Two years later, an analysis of the latest data from the Bureau of Labor Statistics and the Census Bureau done by the Pew Hispanic Center showed that during the “jobless recovery” of 2004, gains for Latinos were not widespread. The group that captured the most jobs during that time were immigrant Latinos. However, median wages for Latinos not only slipped backwards but were considerably lower in comparison to the national median wage. And even two years later, the unemployment rate for US-born Hispanics, still remained high and showed no indication of dropping.
Labor market trends for the third generation – the U.S.-born children of U.S.-born parents–were mostly negative in this time period. For this group, employment fell in all quarters except the fourth quarter of 2003. By the first quarter of 2004, third-generation employment was down by 158,110 workers and unemployment was up by 41,805 in comparison to the first quarter of 2003. Over this period, the proportion of third-generation Latinos who were employed fell from 66.9 percent to 64.1 percent and the unemployment rate increased from 7.5 percent to 8.6 percent.
In terms employment gains and losses for Hispanics from the first quarter of 2003 to the first quarter of 2004, construction (380,492) was a major source of employment gains for Hispanics, following business services (167,499), transportation and warehousing (105,732) and personal, laundry, and private household services (71,157). Meanwhile, Latino workers suffered job losses in manufacturing of durable goods of 128,064. Other industries in which the number of employed Latinos dropped significantly include manufacturing of nondurable goods (-50,813), educational services (-33,579), and Communication, Information, Publishing & Broadcasting (-28,878). Interestingly, the principal sources of employment gains for non-Hispanic workers, were wholesale and retail trade (704,356), construction (392,404), finance, insurance, and real estate (313,566), and public administration (198,080).
There is also a big push to end affirmative action. This could be seen in the recent decision by the Supreme Court to hear a couple affirmative action cases regarding school desegregation, the future of affirmative action is now at stake. Legal experts say the cases being heard, are just as important as the University Michigan decisions, rulings in which the justices upheld the university’s law school affirmative program, but struck down a more numbers-oriented undergraduate admissions process.
During the job boom in the 1990s, evidence showed there was a decline in discriminatory behavior against minorities by employers, according to a recent study by the Urban Institute. They also found that demands for Latinos, African-Americans, welfare recipients and the short-term employed, as well as those without recent work experience have declined with rising unemployment rates and that many of those hiring patterns that occurred during the boom have now weakened following the 2001 recession period. If that is so, one does have to wonder what is to be expected to head into recession next year.

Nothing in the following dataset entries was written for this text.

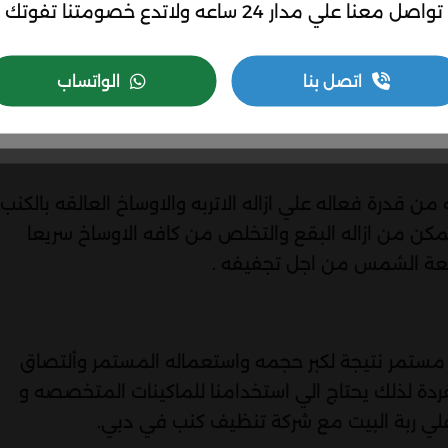
تواصل معنا علي مدار 24 ساعه ولاتدع خصومتنا تفوتك
كملان بعضهما فاذا قمت بتنظيف الكنب فلابد من القيام
 ،ونحن في شركتنا نستعمل احدث وافضل الالات
ء للسجاد او الكنب ، فقط تواصل معنا من اجل الحصول
اتصل بنا
الواتساب
من قدرة فعاله علي ازاله الاتربه والاوساخ العالقه بالكنب
تتمكن من ازاله البقع والتخلص من كافه الاوساخ سريعا
شعة الشمس من اجل تجفيفه .
 مستمر نتيجة لكبر حجمه واستعماله المستمر وألتصاق
ة لذلك يحتاج الي استخدامنا للماكينات المتخصصه و
لي ربة البيت مع شركة تنظيف كنب في دبي.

This find would indicate that history has this nasty tendency of repeating itself. Workers who were laid off in the 1960s and 70s were disproportionately minority, mostly African-American. The US Commission on Civil Rights found that during the recession of 1973 to 1974, 60% to 70% of laid-off workers were minority in areas where they were only 10% to 12% of the workforce. The reason affirmative action was put into place to right past wrongs where feasible. Now, affirmative action has become a joke. On May 1, 2006, the United States Court of Appeals ruled against for promoting several minority firefighters who were ranked lower on eligibility lists over their white counterpart. The court ruled that the city could no longer base their decision to promote minorities to remedy the effects of past discrimination against minorities. In fact, the new rules regarding affirmative action hiring and promotion practices are based on the idea that minorities could no longer rely on a history of racial discrimination to justify the enactment of affirmative action programs. In fact, the viewed being held, especially the Supreme Court, is that affirmative action is no longer necessary because the impacts of past discrimination has been remedied.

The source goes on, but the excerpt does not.